JOURNAL ARTICLE

An initial study of diffusion bonds between superplastic Ti-6Al-4V for implant dentistry applications

Kathy L Elias, Glenn S Daehn, William A Brantley, Edwin A McGlumphy
Journal of Prosthetic Dentistry 2007, 97 (6): 357-65
17618918

STATEMENT OF PROBLEM: Production of precisely fitting fixed partial denture implant superstructures with titanium alloys is limited by casting techniques that introduce distortion. After alignment of the framework with existing implants, the remaining misfit may generate stresses that cause screw loosening and adversely affect the implant/bone interface.

PURPOSE: The purpose of this study was to prepare diffusion-bonded joints between superplastic (SP) Ti-6Al-4V plates and indenters (representing analogs to implant-supported fixed frameworks and abutments) and determine if this process has potential for producing strong, dimensionally precise prostheses.

MATERIAL AND METHODS: Seven sets of trial indenter and plate specimens with dimensions of 6.4 mm x 6.4 mm x 5 cm and 8.5 mm x 1.5 cm, respectively, were prepared. Several indenter designs were used (35- or 45-degree half-angle, presence or absence of a notch, and SP versus no SP condition for Ti-6Al-4V); all plates were prepared from SP Ti-6Al-4V. For the results-guided experimental design, there was 1 trial indenter/plate combination for each design/processing condition. Diffusion bonding was performed at 10(-6) Torr, while the temperature was increased 10 degrees C/min to 900 degrees or 920 degrees C. Following 10 minutes of equilibration, the indenter was pressed 2.5 mm into the plate at 0.13 mm/min. Joint strength was evaluated in tension, and the ductile or brittle character of fracture surfaces was assessed by the presence or absence of a dimpled rupture surface from secondary electron SEM observations. Fractured specimens were cross-sectioned and examined with an optical microscope to evaluate overall joint integrity and quality, and used for Vickers hardness measurements to gain insight into the variation in mechanical properties of the indenter and plate with distance from the joint. One-way ANOVA (alpha=.05) was used to compare hardness at the joint for the trial specimen with highest joint strength with hardness values for adjacent regions at 125-mum intervals in the indenter and plate. The Ryan-Einot-Gabriel-Welsch (REGW) multiple range test was used to identify any specific location having significantly (alpha=.05) different hardness. Backscattered electron SEM observations were also performed on the cross-sectioned specimens to investigate whether a layer of alpha-stabilized titanium, which would decrease joint strength, was present. Fits of Ti-6Al-4V implant analogs prepared by this diffusion-bonding process were assessed qualitatively from visual observation.

RESULTS: The maximum joint strength of 820 MPa was achieved for a diffusion bonding temperature of 900 degrees C for an SP Ti-6Al-4V indenter with a 35-degree half-angle and no notch.
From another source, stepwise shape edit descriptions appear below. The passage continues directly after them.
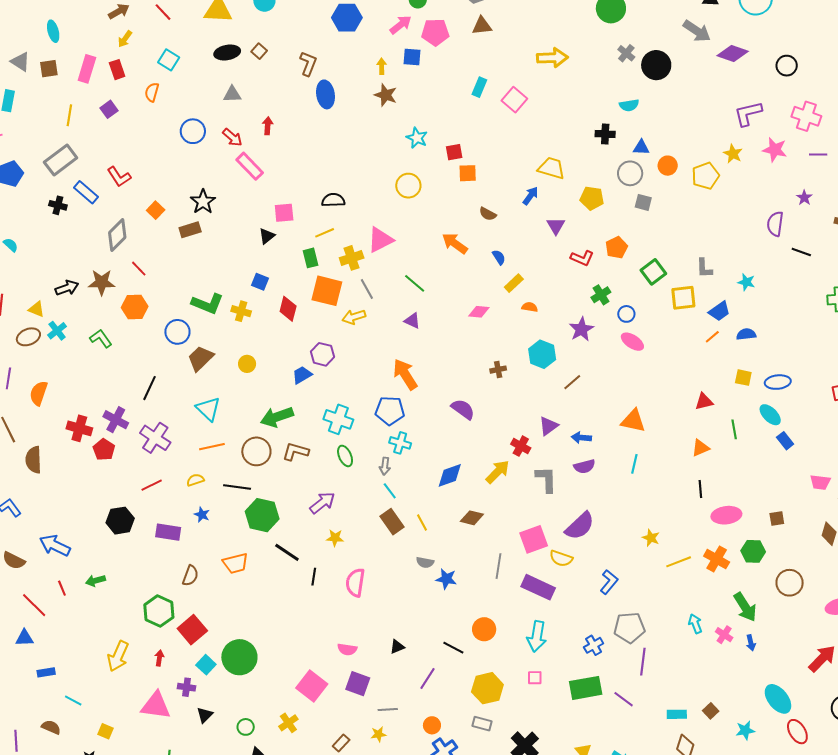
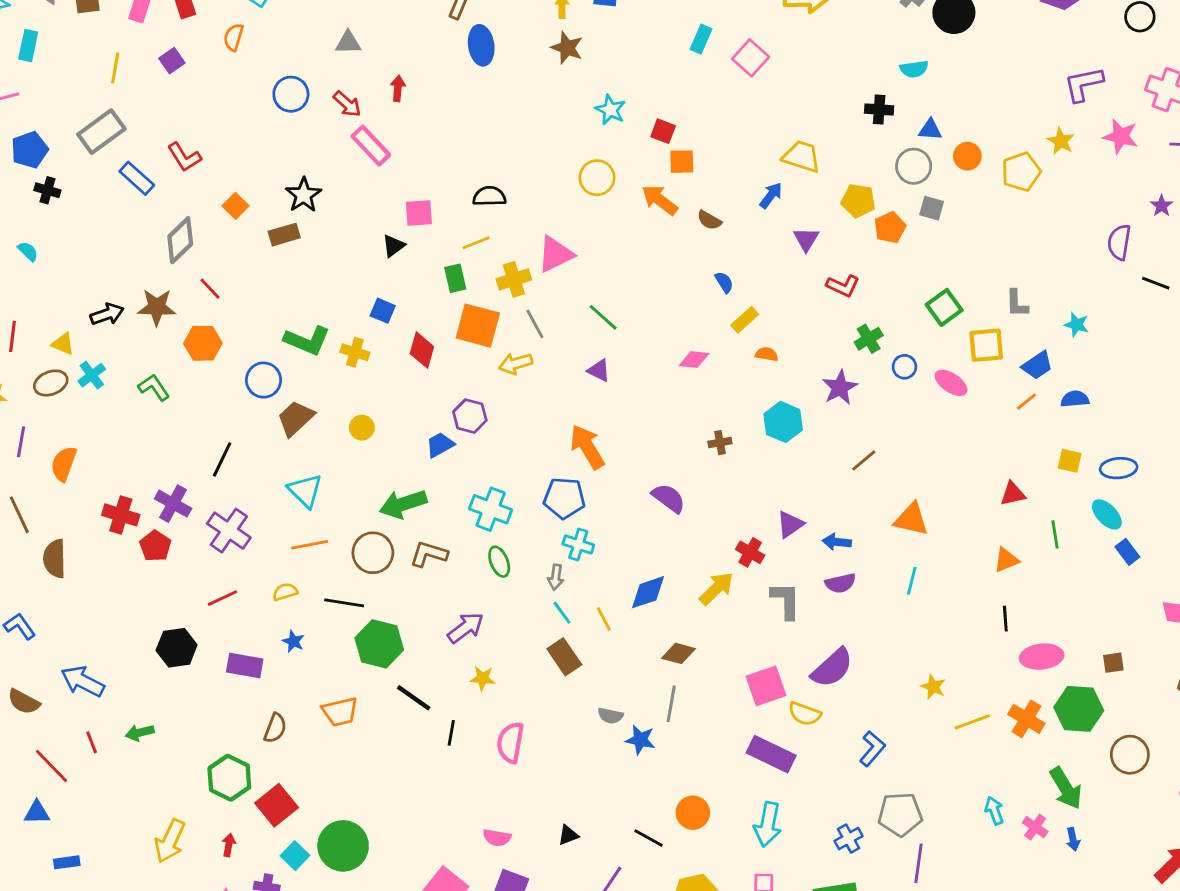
red square: (454, 152) -> (663, 131), turned 30
black cross: (58, 205) -> (47, 190), moved
orange arrow: (455, 243) -> (660, 200), moved
orange pentagon: (616, 248) -> (890, 228), moved
pink ellipse: (632, 342) -> (951, 383), moved
brown line: (572, 382) -> (864, 460), moved
yellow line: (422, 522) -> (604, 619), moved
green hexagon: (753, 551) -> (1079, 709), size x1.4
gray line: (498, 566) -> (671, 704), moved

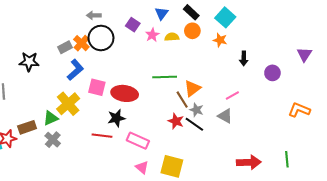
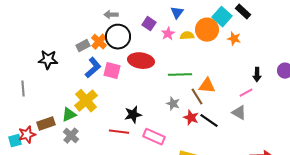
black rectangle: (191, 12) -> (243, 12), moved
cyan square: (225, 17) -> (222, 17), moved
orange circle: (192, 31) -> (207, 30), size x1.5
black arrow: (244, 59) -> (257, 75), moved
pink square: (97, 87) -> (112, 71), moved
orange triangle: (192, 88) -> (207, 86), turned 42
red ellipse: (125, 93) -> (141, 61), moved
gray star: (196, 110) -> (173, 104), moved

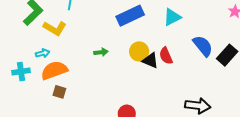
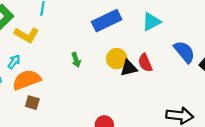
green arrow: (101, 52) -> (76, 60), turned 80
cyan arrow: (43, 53) -> (14, 62), turned -40
black triangle: (150, 60) -> (129, 68), turned -36

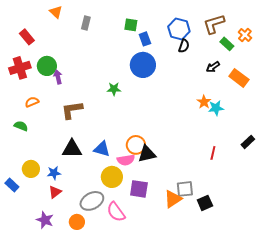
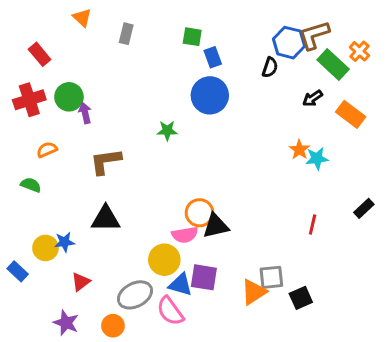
blue hexagon: (179, 29) -> (289, 43), moved
green rectangle: (227, 44) -> (333, 65), size x1.5
blue triangle: (102, 149) -> (180, 285), moved
blue star: (54, 173) -> (65, 242), moved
This joint strength is nearly 90% of the maximum tensile strength of the parent Ti-6Al-4V, which can range from approximately 930 to 1015 MPa. The hardness at the joint was significantly higher (P<.05) than the hardness of the indenter and plate at 125-mum distances from the joint. The mean hardness of the indenter at 125 mum from the joint was significantly greater (P<.05) than the mean hardness of the plate at a distance of 500 mum from the joint. All other mean hardness values at the different measurement distances from the joint were not significantly different. Ductile fracture occurred for all superplastic processing conditions, and no alpha-titanium layer was present. Minimal asperities were observed with the optical microscope, and fits of implant prosthesis analogs were considered acceptable.

CONCLUSIONS: A 900 degrees C processing condition for diffusion-bonding an SP Ti-6Al-4V indenter with a 35-degree half-angle and no notch to a Ti-6Al-4V SP plate yielded a joint with nearly the same strength as the parent alloy. Use of this processing temperature with a 0.13 mm/min rate of pressing the indenter into the plate yielded minimal distortions for implant prosthesis analogs when observed visually.